The Federal Commercial Court of the Moscow District has resolved a dispute relating to a bank guarantee issued via SWIFT.

Case background

A Czech company (the “Beneficiary”) entered into a construction agreement with a Russian JSC (the “Principal”) and transferred an advance payment estimated at EUR 13 million.

In order to ensure the repayment of the advance payment under the construction agreement, a Russian bank (the “Guarantor” or the “Bank”) issued a bank guarantee via the SWIFT system to the Beneficiary in April 2008. Later, the Guarantor raised the amount and terms of the bank guarantee by the same means.

In October 2008, the Beneficiary informed the Principal it was suspending the construction agreement. The parties set a suspension date and the terms for the repayment of the advance.

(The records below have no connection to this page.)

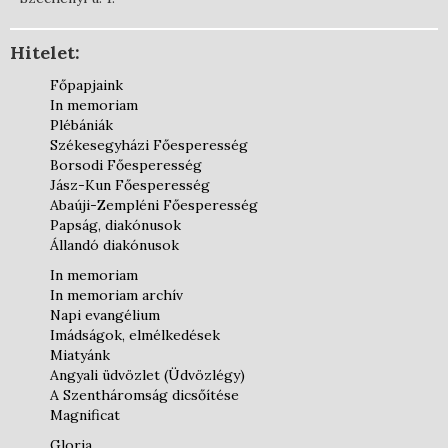
Hitelet:
Főpapjaink
In memoriam
Plébániák
Székesegyházi Főesperesség
Borsodi Főesperesség
Jász-Kun Főesperesség
Abaúji-Zempléni Főesperesség
Papság, diakónusok
Állandó diakónusok
In memoriam
In memoriam archív
Napi evangélium
Imádságok, elmélkedések
Miatyánk
Angyali üdvözlet (Üdvözlégy)
A Szentháromság dicsőítése
Magnificat
Gloria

The Principal did not return part of the advance payment estimated at EUR 6.5 million. Thus, the Beneficiary requested that the Bank pay this amount under the bank guarantee. However, the Guarantor refused to pay, noting that the Principal did not commit any infringements for which it must pay back the advance to the Beneficiary.

Consequently, the Beneficiary brought an action against the Bank, claiming EUR 6.5 million under the bank guarantee.

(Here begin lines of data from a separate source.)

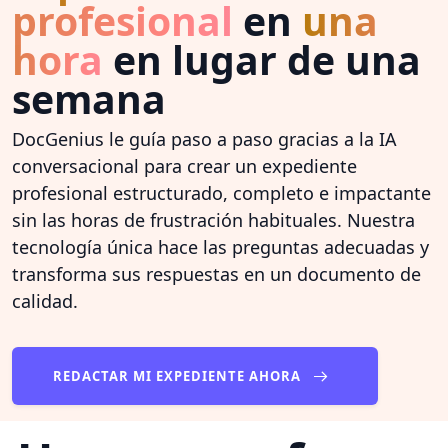
profesional
en
una
hora
en lugar de una
semana
DocGenius le guía paso a paso gracias a la IA
conversacional para crear un expediente
profesional estructurado, completo e impactante
sin las horas de frustración habituales. Nuestra
tecnología única hace las preguntas adecuadas y
transforma sus respuestas en un documento de
calidad.
REDACTAR MI EXPEDIENTE AHORA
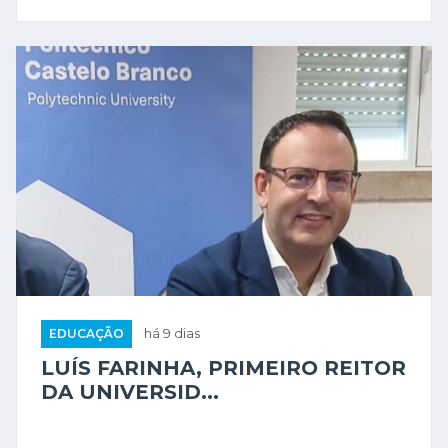
EDUCAÇÃO
há 9 dias
LUÍS FARINHA, PRIMEIRO REITOR
DA UNIVERSID...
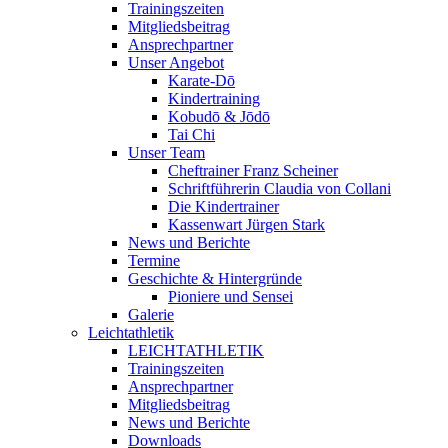
Trainingszeiten
Mitgliedsbeitrag
Ansprechpartner
Unser Angebot
Karate-Dō
Kindertraining
Kobudō & Jōdō
Tai Chi
Unser Team
Cheftrainer Franz Scheiner
Schriftführerin Claudia von Collani
Die Kindertrainer
Kassenwart Jürgen Stark
News und Berichte
Termine
Geschichte & Hintergründe
Pioniere und Sensei
Galerie
Leichtathletik
LEICHTATHLETIK
Trainingszeiten
Ansprechpartner
Mitgliedsbeitrag
News und Berichte
Downloads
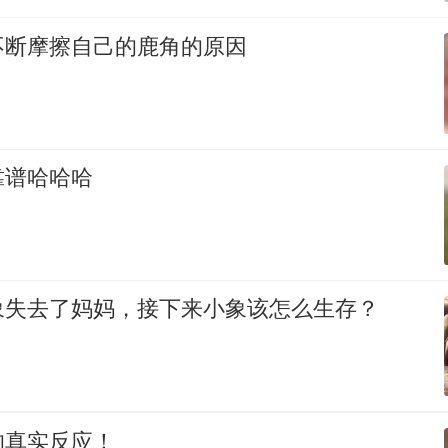
不断摩擦自己的鹿角的原因
靠谱哈哈哈
象失去了妈妈，接下来小象该怎么生存？
的真实反应！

The court of first instance, as well as the appeal court, rejected the claim, ruling that:

  • the bank guarantee was invalid because of the lack of a written form;
  • the Principal was not liable; and
  • the parties failed to enter into an additional agreement regarding the payback of the advance.  

Ruling of the Federal Commercial Court

The cassation court overruled the lower courts and supported the Beneficiary, noting that:

  • the International Chamber of Commerce’s 1992 uniform rules on the guarantee of payments directly provide for the possibility of a guarantee to be issued in electronic form; and Russian law does not directly restrict a bank guarantee in such form;
  • issuing a bank guarantee in electronic form is customary in international banking practice and is common in the Russian banking market when issuing a guarantee to a foreign beneficiary;
  • to resolve the dispute between the Beneficiary and the Guarantor, the court must check only whether the Beneficiary has satisfied the procedure to request payment under the bank guarantee, as well as provided the necessary documents and notified the Bank about the violation of the obligation by the Principal;
  • the Guarantor’s obligation under the bank guarantee is separate and independent from the principle obligation (construction agreement);
  • the incompleteness and/or inaccuracy of information on the breach of the Principal’s obligation does not affect the Guarantor’s obligation to pay under the bank guarantee upon the request of the Beneficiary;   
  • the Guarantor’s refusal to pay with respect to the non-infringement of the construction agreement on the part of the Principal is a unilateral rejection by the Guarantor of its obligations; and   
  • under the conditions of the bank guarantee, the Beneficiary is not obliged to disclose which obligations were violated by the Principal, but must only inform the Bank of such breach.

For the first time in Russia, the court has acknowledged the possibility of issuing a bank guarantee via the SWIFT system, which is commonly used in international banking practice.

This is in line with the position of the Supreme Commercial Court of the Russian Federation (the “SCC”), as established in the recent Ruling No. 14 of the Plenum of the SCC “On certain issues of resolving disputes in connection with challenging bank guarantees”, dated 23 of March 2012.

Bank guarantees via SWIFT are commonly used in international practice; however, because of legal uncertainty, Russian law thus far has not clarified whether a bank guarantee in electronic form meets the requirements of a form in writing.

Consequently, the rulings of the Federal Commercial Court and the SCC should serve to increase the use and security of a bank guarantee issued via the SWIFT in Russia.